State v. Bono

Decision Date09 May 1974
Citation319 A.2d 762,128 N.J.Super. 254
PartiesSTATE of New Jersey, Plaintiff-Respondent, v. Peter BONO, Jr., Robert Lombard, and Eugene Meyers, Defendants-Appellants.
CourtNew Jersey Superior Court — Appellate Division

Rosemary K. Reavey, Asst. Public Defender, for appellant Peter Bono, Jr. (Stanley C. Van Ness, Public Defender, attorney).

Wolin & Garrubbo, Elizabeth, submitted a statement in lieu of brief on behalf of appellant Robert Lombard.

Michael N. Tobin, Rahway, for appellant Eugene Meyers (Shevick, Ravich, Koster & Baumgarten, Rahway, attorneys).

Elson P. Kendall, Asst. Pros., for respondent (Karl Asch, Union Co. Pros., attorney).

Before Judges COLLESTER, LYNCH and MICHELS.

The opinion of the court was delivered by

MICHELS, J.A.D.

This is a consolidated appeal by three defendants from convictions of rape in violation of N.J.S.A. 2A:138--1 (count 1), assault with intent to commit rape in violation of N.J.S.A. 2A:90--2 (count 2), and lewdness in violation of N.J.S.A. 2A:115--1 (count 3). The court merged the convictions of rape (count 1) with those of assault with intent to rape (count 2) for purposes of sentencing and sentenced each of the defendants on those counts to a single indeterminate term in the Youth Correctional Institution with a maximum fixed at 17 years, and to consecutive indeterminate terms with a maximum fixed at three years on the convictions of lewdness (count 3). 1 Defendants appeal.

I

All defendants raise as plain error that the offenses of rape, assault with intent to commit rape, and lewdness involved a single transaction and, therefore, merged. It is well settled that the crime of assault with intent to rape is necessarily a constituent element of the greater crime of rape, and that these two crimes merge when a conviction for the greater offense ensues. State v. Riley, 28 N.J. 188, 195, 145 A.2d 601 (1958), cert. den. 359 U.S. 313, 79 S.Ct. 891, 3 L.Ed.2d 832 (1959), petition for writ of habeas corpus denied and cert. den. 361 U.S. 879, 80 S.Ct. 166, 4 L.Ed.2d 117 (1959). Accordingly, the convictions of assault with intent to rape merged into the convictions of rape, and the trial court should have vacated the lesser convictions of assault with intent to commit rape.

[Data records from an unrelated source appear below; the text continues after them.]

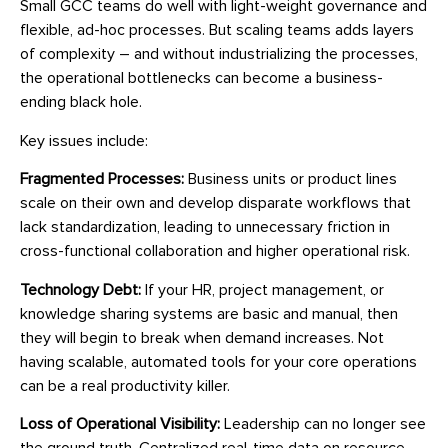
Small GCC teams do well with light-weight governance and
flexible, ad-hoc processes. But scaling teams adds layers
of complexity – and without industrializing the processes,
the operational bottlenecks can become a business-
ending black hole.
Key issues include:
Fragmented Processes:
Business units or product lines
scale on their own and develop disparate workflows that
lack standardization, leading to unnecessary friction in
cross-functional collaboration and higher operational risk.
Technology Debt:
If your HR, project management, or
knowledge sharing systems are basic and manual, then
they will begin to break when demand increases. Not
having scalable, automated tools for your core operations
can be a real productivity killer.
Loss of Operational Visibility:
Leadership can no longer see
the ground truth. Centralized real-time data on resource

The State argues that since the trial court merged both convictions for purposes of sentencing and imposed a single indeterminate sentence, defendants were not prejudiced. We disagree. Since the convictions on these two counts merged, defendants' records should reflect only the convictions for rape, and not the convictions for assault with intent to commit rape as well. Accordingly, the judgments of convictions of assault with intent to rape are vacated.

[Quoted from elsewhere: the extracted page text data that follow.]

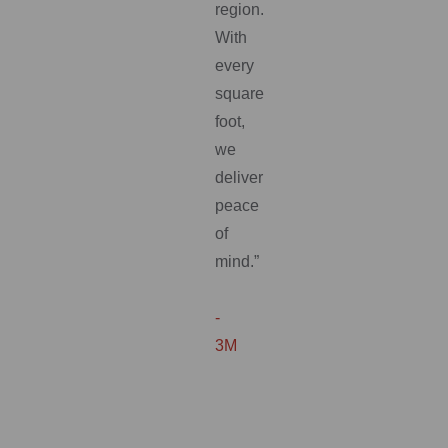
region.
With
every
square
foot,
we
deliver
peace
of
mind.”
-
3M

Defendants' argument that the trial court erred in not treating the crime of lewdness as having merged with the crime of rape, at least for purposes of sentencing since they constituted a single criminal episode, is totally lacking in merit. A reading of the two statutes under which defendants were indicted readily reveals that separate and distinct crimes are involved. Each prohibits separate and distinct criminal acts, and the evidence necessary to convict under each statute is clearly different. See State v. Currie, 41 N.J. 531, 537--539, 197 A.2d 678 (1964); State v. Montague, 101 N.J.Super. 483, 489, 244 A.2d 699 (App.Div.1968), mod. on other grounds 55 N.J. 387, 406--407, 262 A.2d 398 (1970); State v. Mills, 51 N.J. 277, 289, 240 A.2d 1 (1968), cert. den. 393 U.S. 832, 89 S.Ct. 105, 21 L.Ed.2d 104 (1968); State v. Craig, 48 N.J.Super. 276, 279, 137 A.2d 430 (App.Div.1958); State v. White, 105 N.J.Super. 234, 236--237, 251 A.2d 766 (App.Div.1969), certif. den. 54 N.J. 242, 254 A.2d 789 (1969). The fact that separate crimes may have been committed closely in point of time does not operate to merge them into a single crime. State v. Chevencek, 127 N.J.L. 476, 479, 23 A.2d 176 (Sup.Ct.1941); State v. McFadden, 32 N.J.Super. 258, 261, 108 A.2d 204 (App.Div.1954).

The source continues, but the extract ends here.